MODELING PLANKTON INTERACTION WITH ENVIRONMENTAL STOCHASTICITY

Abstract

This study formulated two mathematical models to understand the complex interactions between phytoplankton and zooplankton populations in aquatic ecosystems by considering environmental stochasticity. In aquatic ecosystems, we observe interactions between non-toxic-producing phytoplankton (NTP), toxin-producing phytoplankton (TPP) and zooplankton. Focusing on NTP, TPP, and zooplankton, the research develops two stochastic differential equation (SDE) models by incorporating environmental noise using two distinct stochastic perturbation techniques. The first model introduces white noise directly into the growth equations of each species, while the second model applies stochastic perturbations around equilibrium points. The primary objectives are to derive conditions for existence, uniqueness and positivity and assess the populations’ asymptotic behaviour and persistence under random environmental fluctuations. By defining a suitable Lyapunov function, we determine conditions for the existence and uniqueness of solutions. We analyze the asymptotic dynamics of models by determining the conditions for stochastic persistence and bounds using Itô’s formula. Moreover, stochastic perturbations around an equilibrium point are discussed.

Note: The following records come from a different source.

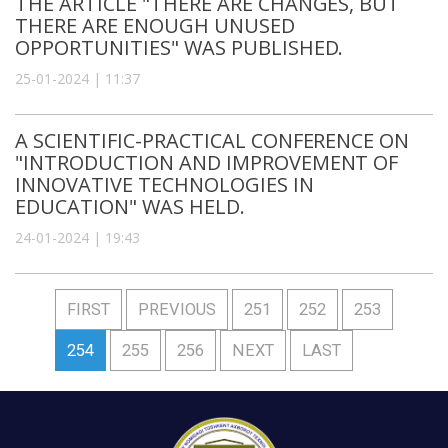
THE ARTICLE "THERE ARE CHANGES, BUT
THERE ARE ENOUGH UNUSED
OPPORTUNITIES" WAS PUBLISHED.
25-01-2024 | 11:37
A SCIENTIFIC-PRACTICAL CONFERENCE ON
"INTRODUCTION AND IMPROVEMENT OF
INNOVATIVE TECHNOLOGIES IN
EDUCATION" WAS HELD.
24-01-2024 | 19:43
FIRST
PREVIOUS
251
252
253
254
255
256
NEXT
LAST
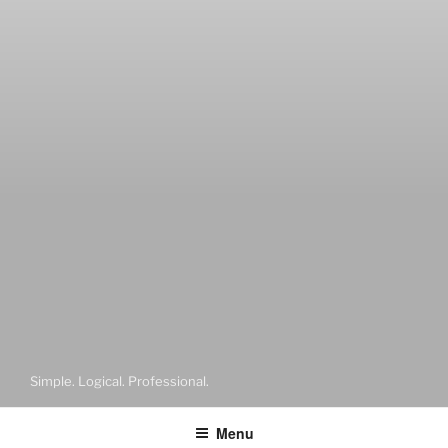
Simple. Logical. Professional.
Menu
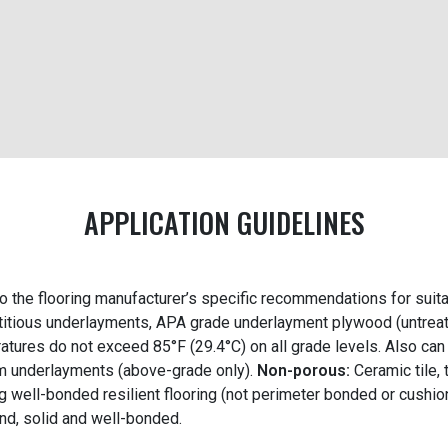
APPLICATION GUIDELINES
to the flooring manufacturer’s specific recommendations for suit
itious underlayments, APA grade underlayment plywood (untreat
atures do not exceed 85°F (29.4°C) on all grade levels. Also ca
 underlayments (above-grade only).
Non-porous:
Ceramic tile,
g well-bonded resilient flooring (not perimeter bonded or cushio
nd, solid and well-bonded.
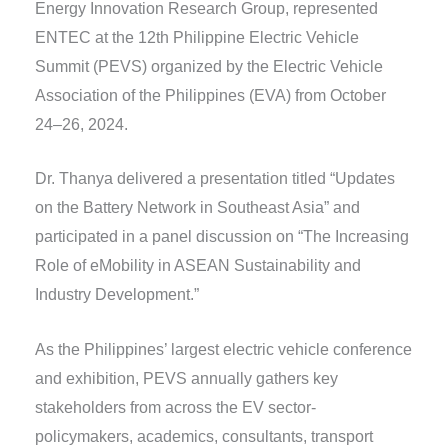
Energy Innovation Research Group, represented
ENTEC at the 12th Philippine Electric Vehicle
Summit (PEVS) organized by the Electric Vehicle
Association of the Philippines (EVA) from October
24–26, 2024.
Dr. Thanya delivered a presentation titled “Updates
on the Battery Network in Southeast Asia” and
participated in a panel discussion on “The Increasing
Role of eMobility in ASEAN Sustainability and
Industry Development.”
As the Philippines’ largest electric vehicle conference
and exhibition, PEVS annually gathers key
stakeholders from across the EV sector-
policymakers, academics, consultants, transport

Using the Euler-Maruyama numerical method, we explore the complex behaviour of stochastic systems. We numerically simulate the first stochastic system. Deterministic systems fail to capture the sudden extinction events that stochastic models can demonstrate. Results reveal that low-intensity noise supports species coexistence and enhances plankton persistence, while high-intensity noise may lead to system destabilization and the formation of new equilibria. The analysis also highlights how mutual interference, avoidance, and toxin effects impact system stability. Including stochastic elements provides deeper understanding of how environmental fluctuations influence population dynamics and stability. Our results emphasize the critical role of environmental stochasticity in shaping population dynamics, revealing sudden changes and extinction events that deterministic approaches cannot capture.